İkinci nokta ise mücadelenin yerel-ulusal-küresel ölçekte nasıl eklemleneceği meselesine dayanıyor. En can alıcı tartışmalardan biri önceliklerin nasıl belirleneceği konusu. Her şehir yerel sorunlarına mı odaklanmalı yoksa ülke genelinde sistemin kökten değişimine mi ağırlık verilmeli? Asıl her ikisini de başarıp Avrupa’daki diğer ülkelere ulaşabildiği ölçüde toplumsal dönüşüm sağlanmış olacak.

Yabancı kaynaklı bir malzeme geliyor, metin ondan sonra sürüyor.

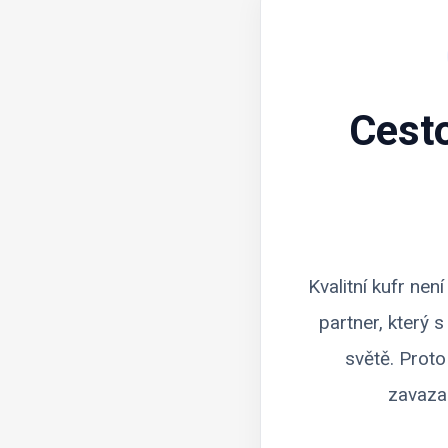
Cest
Kvalitní kufr ne
partner, který 
světě. Proto
zavaza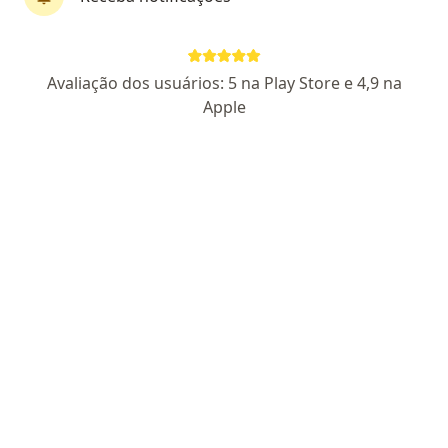
182 opiniões
CRM MG 53862
| CRM GO 22233
| RQE GO Oftalmologista Nº:
11464
Avaliação dos usuários: 5 na Play Store e 4,9 na
Apple
Pacientes fiéis
AVENIDA VASCONCELOS COSTA, 962 1º PISO. B.MARTINS, Uberlândia
•
Mapa
Iosg - Instituto de Olhos Santa Genoveva
Aceita ASSEFAZ (Ministério da Fazenda)
Primeira consulta Oftalmologia
Esse especialista não oferece agendamento online para esse endereço.
Solicite um atendimento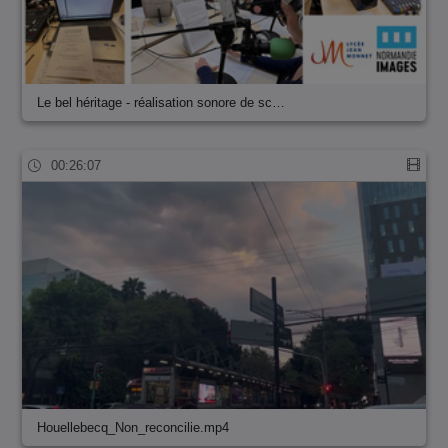
Le bel héritage - réalisation sonore de sc…
00:26:07
Houellebecq_Non_reconcilie.mp4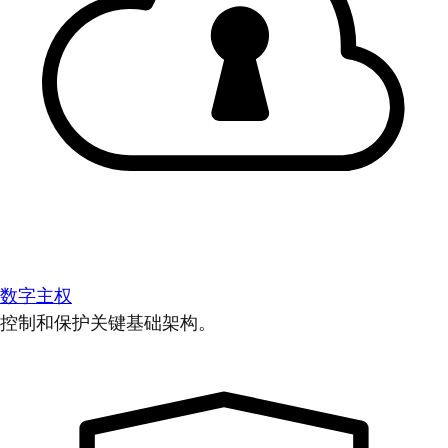
数字主权
控制和保护关键基础架构。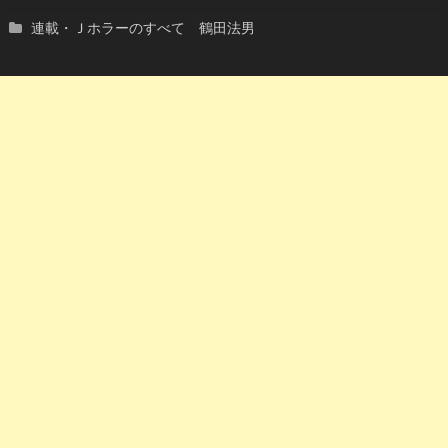
連載・Ｊホラーのすべて 鶴田法男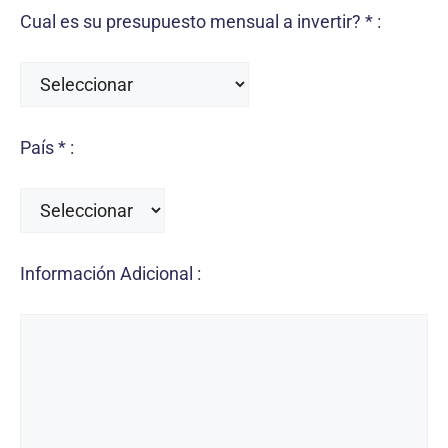
Cual es su presupuesto mensual a invertir? * :
País * :
Información Adicional :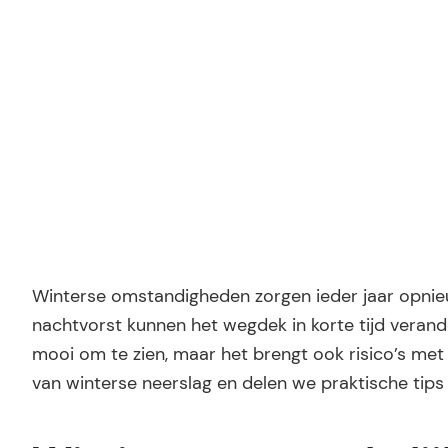
Ridder Letselschade
Winterse omstandigheden zorgen ieder jaar opnieuw 
nachtvorst kunnen het wegdek in korte tijd verand
mooi om te zien, maar het brengt ook risico’s met 
van winterse neerslag en delen we praktische tips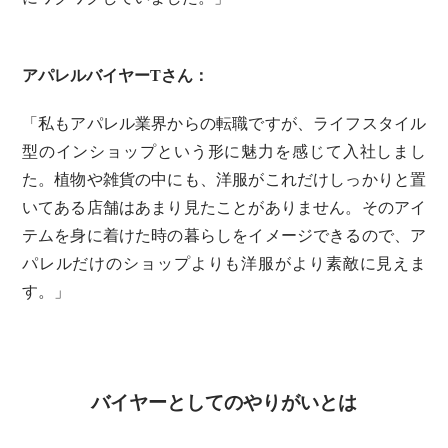
アパレルバイヤーTさん：
「私もアパレル業界からの転職ですが、ライフスタイル
型のインショップという形に魅力を感じて入社しまし
た。植物や雑貨の中にも、洋服がこれだけしっかりと置
いてある店舗はあまり見たことがありません。そのアイ
テムを身に着けた時の暮らしをイメージできるので、ア
パレルだけのショップよりも洋服がより素敵に見えま
す。」
バイヤーとしてのやりがいとは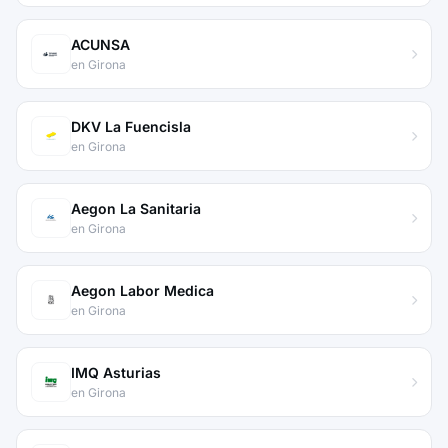
ACUNSA
en Girona
DKV La Fuencisla
en Girona
Aegon La Sanitaria
en Girona
Aegon Labor Medica
en Girona
IMQ Asturias
en Girona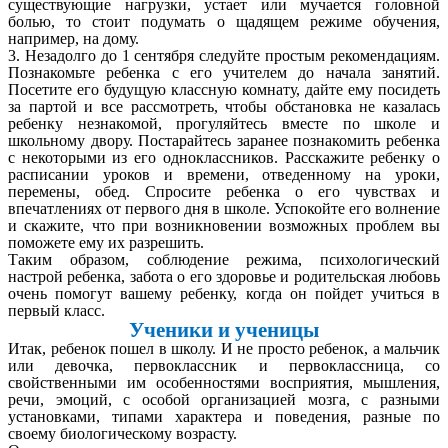
существующие нагрузки, устает или мучается головной
болью, то стоит подумать о щадящем режиме обучения,
например, на дому.
3. Незадолго до 1 сентября следуйте простым рекомендациям.
Познакомьте ребенка с его учителем до начала занятий.
Посетите его будущую классную комнату, дайте ему посидеть
за партой и все рассмотреть, чтобы обстановка не казалась
ребенку незнакомой, прогуляйтесь вместе по школе и
школьному двору. Постарайтесь заранее познакомить ребенка
с некоторыми из его одноклассников. Расскажите ребенку о
расписании уроков и времени, отведенному на уроки,
перемены, обед. Спросите ребенка о его чувствах и
впечатлениях от первого дня в школе. Успокойте его волнение
и скажите, что при возникновении возможных проблем вы
поможете ему их разрешить.
Таким образом, соблюдение режима, психологический
настрой ребенка, забота о его здоровье и родительская любовь
очень помогут вашему ребенку, когда он пойдет учиться в
первый класс.
Ученики и ученицы
Итак, ребенок пошел в школу. И не просто ребенок, а мальчик
или девочка, первоклассник и первоклассница, со
свойственными им особенностями восприятия, мышления,
речи, эмоций, с особой организацией мозга, с разными
установками, типами характера и поведения, разные по
своему биологическому возрасту.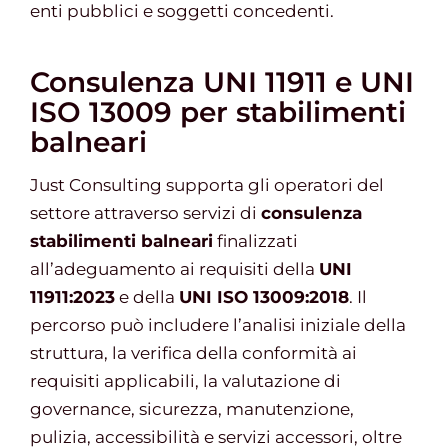
enti pubblici e soggetti concedenti.
Consulenza UNI 11911 e UNI
ISO 13009 per stabilimenti
balneari
Just Consulting supporta gli operatori del
settore attraverso servizi di
consulenza
stabilimenti balneari
finalizzati
all’adeguamento ai requisiti della
UNI
11911:2023
e della
UNI ISO 13009:2018
. Il
percorso può includere l’analisi iniziale della
struttura, la verifica della conformità ai
requisiti applicabili, la valutazione di
governance, sicurezza, manutenzione,
pulizia, accessibilità e servizi accessori, oltre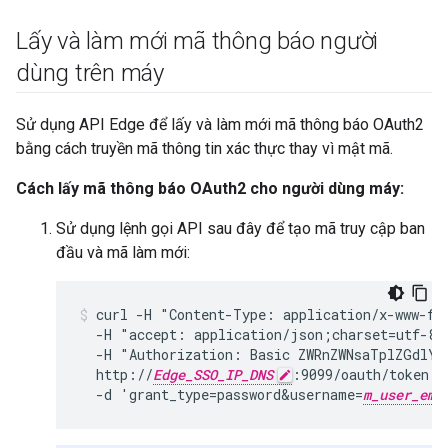
Lấy và làm mới mã thông báo người
dùng trên máy
Sử dụng API Edge để lấy và làm mới mã thông báo OAuth2
bằng cách truyền mã thông tin xác thực thay vì mật mã.
Cách lấy mã thông báo OAuth2 cho người dùng máy:
Sử dụng lệnh gọi API sau đây để tạo mã truy cập ban
đầu và mã làm mới:
curl -H "Content-Type: application/x-www-for
  -H "accept: application/json;charset=utf-8" 
  -H "Authorization: Basic ZWRnZWNsaTplZGdlY2
  http://
Edge_SSO_IP_DNS
:9099/oauth/token -s
  -d 'grant_type=password&username=
m_user_ema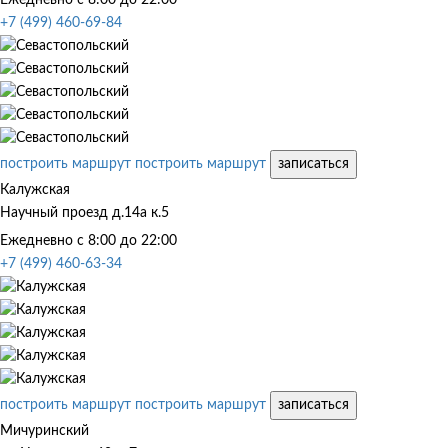
+7 (499) 460-69-84
построить маршрут
построить маршрут
записаться
Калужская
Научный проезд д.14а к.5
Ежедневно с 8:00 до 22:00
+7 (499) 460-63-34
построить маршрут
построить маршрут
записаться
Мичуринский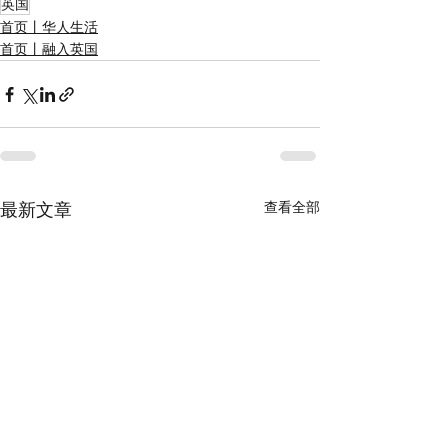
英国
首页丨华人生活
首页丨融入英国
查看全部
最新文章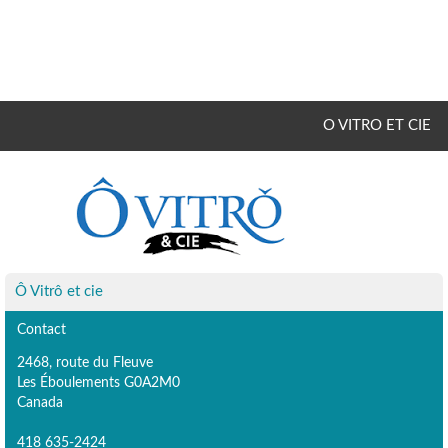
O VITRO ET CIE
Ô Vitrô et cie
Contact
2468, route du Fleuve
Les Éboulements G0A2M0
Canada
418 635-2424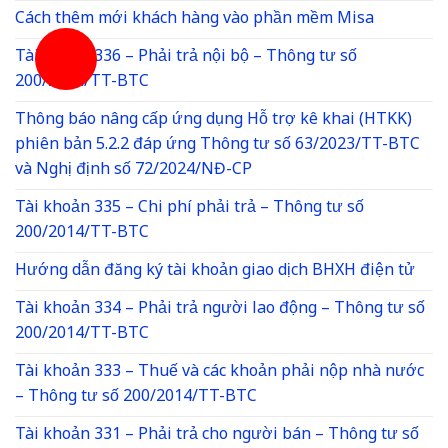
Cách thêm mới khách hàng vào phần mềm Misa
Tài khoản 336 – Phải trả nội bộ – Thông tư số
200/2014/TT-BTC
Thông báo nâng cấp ứng dụng Hỗ trợ kê khai (HTKK)
phiên bản 5.2.2 đáp ứng Thông tư số 63/2023/TT-BTC
và Nghị định số 72/2024/NĐ-CP
Tài khoản 335 – Chi phí phải trả – Thông tư số
200/2014/TT-BTC
Hướng dẫn đăng ký tài khoản giao dịch BHXH điện tử
Tài khoản 334 – Phải trả người lao động – Thông tư số
200/2014/TT-BTC
Tài khoản 333 – Thuế và các khoản phải nộp nhà nước
– Thông tư số 200/2014/TT-BTC
Tài khoản 331 – Phải trả cho người bán – Thông tư số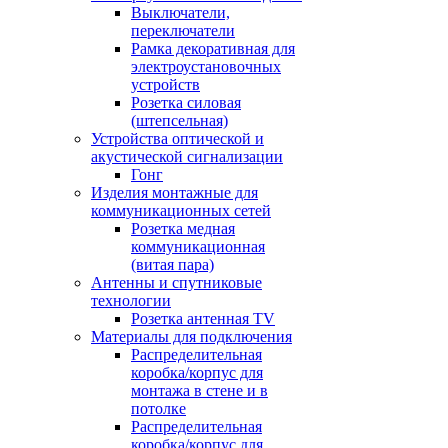
Выключатели,
переключатели
Рамка декоративная для
электроустановочных
устройств
Розетка силовая
(штепсельная)
Устройства оптической и
акустической сигнализации
Гонг
Изделия монтажные для
коммуникационных сетей
Розетка медная
коммуникационная
(витая пара)
Антенны и спутниковые
технологии
Розетка антенная TV
Материалы для подключения
Распределительная
коробка/корпус для
монтажа в стене и в
потолке
Распределительная
коробка/корпус для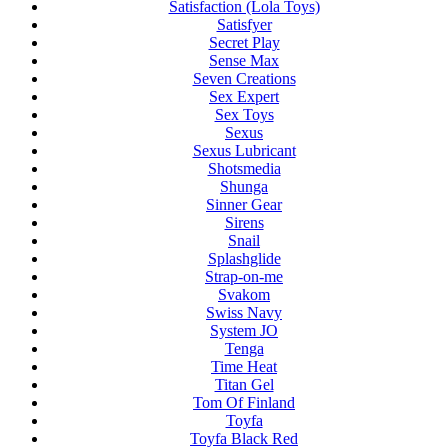
Satisfaction (Lola Toys)
Satisfyer
Secret Play
Sense Max
Seven Creations
Sex Expert
Sex Toys
Sexus
Sexus Lubricant
Shotsmedia
Shunga
Sinner Gear
Sirens
Snail
Splashglide
Strap-on-me
Svakom
Swiss Navy
System JO
Tenga
Time Heat
Titan Gel
Tom Of Finland
Toyfa
Toyfa Black Red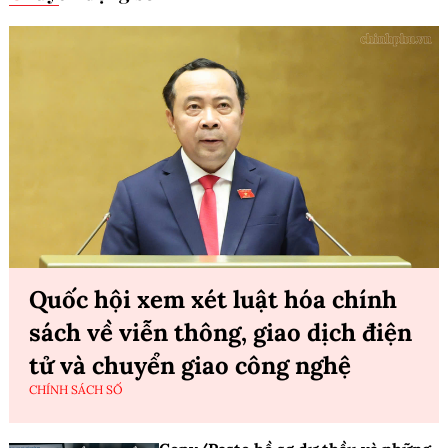
Quốc hội xem xét luật hóa chính
sách về viễn thông, giao dịch điện
tử và chuyển giao công nghệ
CHÍNH SÁCH SỐ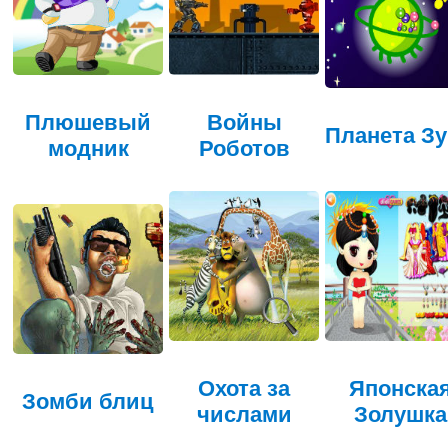
Плюшевый
Войны
Планета З
модник
Роботов
Охота за
Японска
Зомби блиц
числами
Золушка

Son olarak, meclislerin halkın taleplerini dile getirmek için bir araç olmaktan çıkıp, uzun vadede başlı başına bir amaç haline gelmesinin önüne geçilmeli. Henüz böyle bir şey söylemek için çok erken. Şu an için herkesin birbirini sabırla dinlemeyi, birlikte düşünmeyi ve karşılıklı tartışmayı öğrendiği kolektif bir süreç işliyor. Bu da değişimin her gün aşamalı bir şekilde inşa edileceğini gösteriyor. Zaten demokrasi dediğimiz tam da bu kolektif inşa süreci değil mi? Nihai bir hedef olmaktan çok, yolculuğun ta kendisi büyük ölçüde…
[1] İspanya’da siyasi partilerin ötesinde, sendikalara karşı da yaygın bir güvensizlik olduğunu not düşmekte yarar var. Bunun başlıca nedenlerinden biri, devletten aldıkları yardımlar nedeniyle ‘satılmış’ olduklarının düşünülmesi.